Segment Start: Data provided

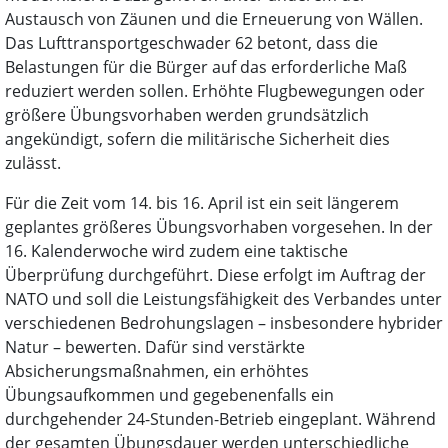
Austausch von Zäunen und die Erneuerung von Wällen.
Das Lufttransportgeschwader 62 betont, dass die
Belastungen für die Bürger auf das erforderliche Maß
reduziert werden sollen. Erhöhte Flugbewegungen oder
größere Übungsvorhaben werden grundsätzlich
angekündigt, sofern die militärische Sicherheit dies
zulässt.
Für die Zeit vom 14. bis 16. April ist ein seit längerem
geplantes größeres Übungsvorhaben vorgesehen. In der
16. Kalenderwoche wird zudem eine taktische
Überprüfung durchgeführt. Diese erfolgt im Auftrag der
NATO und soll die Leistungsfähigkeit des Verbandes unter
verschiedenen Bedrohungslagen – insbesondere hybrider
Natur – bewerten. Dafür sind verstärkte
Absicherungsmaßnahmen, ein erhöhtes
Übungsaufkommen und gegebenenfalls ein
durchgehender 24-Stunden-Betrieb eingeplant. Während
der gesamten Übungsdauer werden unterschiedliche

Segment End: Data provided

Starting from the line with "NATO und soll" and ending with the final line of the data, quote every line exactly, both ends included.

◆ Exercise solution:
NATO und soll die Leistungsfähigkeit des Verbandes unter
verschiedenen Bedrohungslagen – insbesondere hybrider
Natur – bewerten. Dafür sind verstärkte
Absicherungsmaßnahmen, ein erhöhtes
Übungsaufkommen und gegebenenfalls ein
durchgehender 24-Stunden-Betrieb eingeplant. Während
der gesamten Übungsdauer werden unterschiedliche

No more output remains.